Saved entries

● ● ●

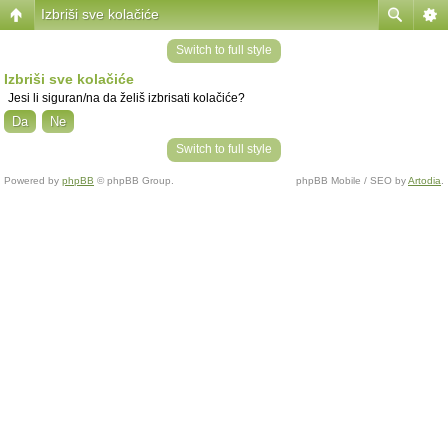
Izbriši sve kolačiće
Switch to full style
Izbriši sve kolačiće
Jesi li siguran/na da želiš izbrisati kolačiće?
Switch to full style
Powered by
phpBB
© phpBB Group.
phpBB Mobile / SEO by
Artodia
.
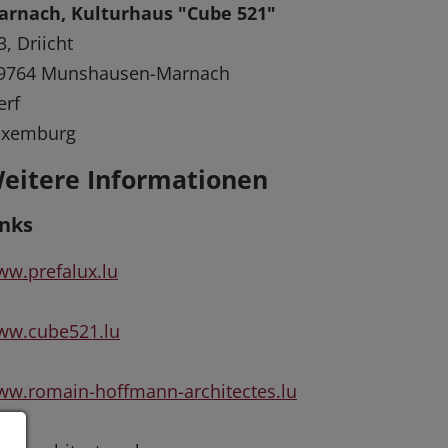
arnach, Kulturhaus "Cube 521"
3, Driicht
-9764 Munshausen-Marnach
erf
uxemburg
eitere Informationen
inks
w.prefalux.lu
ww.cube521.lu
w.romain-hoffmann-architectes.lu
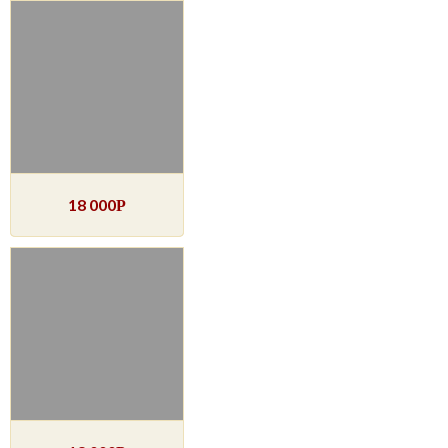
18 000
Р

● ● ●

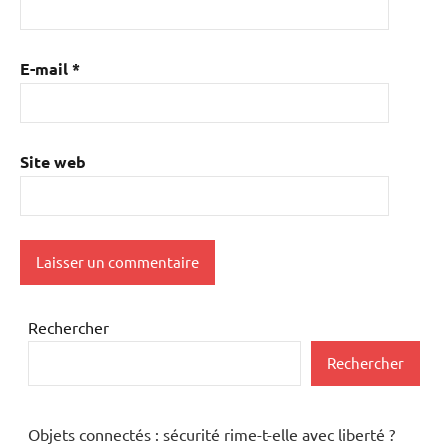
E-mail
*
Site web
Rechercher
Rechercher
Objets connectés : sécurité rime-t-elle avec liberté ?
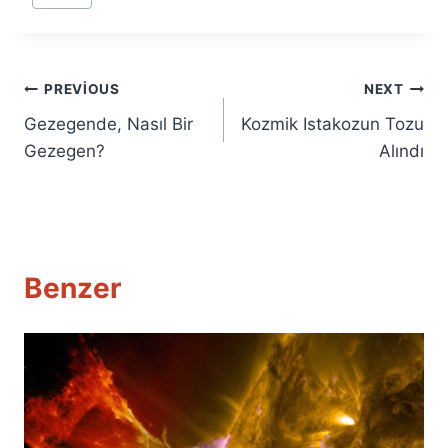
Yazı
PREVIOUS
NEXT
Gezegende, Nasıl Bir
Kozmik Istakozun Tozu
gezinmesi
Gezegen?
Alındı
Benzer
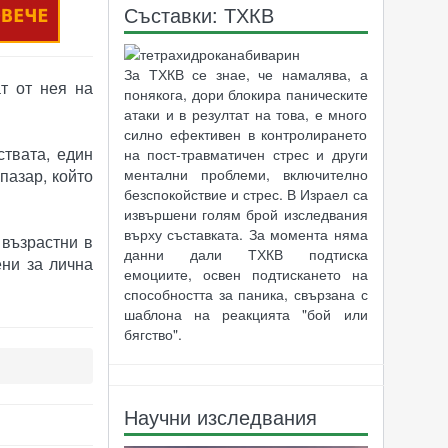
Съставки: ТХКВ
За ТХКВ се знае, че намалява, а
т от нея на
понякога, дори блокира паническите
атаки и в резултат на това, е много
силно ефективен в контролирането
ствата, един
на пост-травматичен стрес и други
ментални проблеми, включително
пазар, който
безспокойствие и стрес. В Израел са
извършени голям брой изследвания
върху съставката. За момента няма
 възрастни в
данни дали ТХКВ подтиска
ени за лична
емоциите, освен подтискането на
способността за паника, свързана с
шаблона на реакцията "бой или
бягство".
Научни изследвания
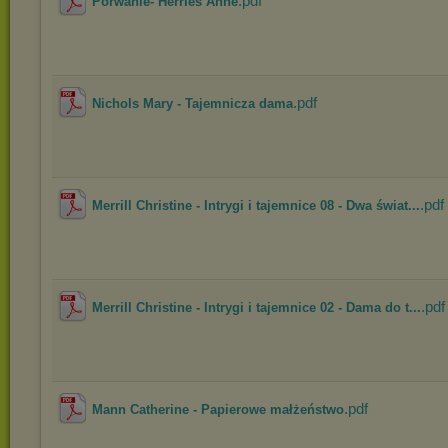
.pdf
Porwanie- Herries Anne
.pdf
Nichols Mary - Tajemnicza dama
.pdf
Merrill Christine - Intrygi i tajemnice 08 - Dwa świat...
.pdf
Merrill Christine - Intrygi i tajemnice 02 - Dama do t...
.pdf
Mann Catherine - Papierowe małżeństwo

● ● ●

TASK TO COMPLETE:
Collect each line above holding the string "phpBB".

EXERCISE RESULT:
phpBB
© phpBB Group.
phpBB Mobile / SEO by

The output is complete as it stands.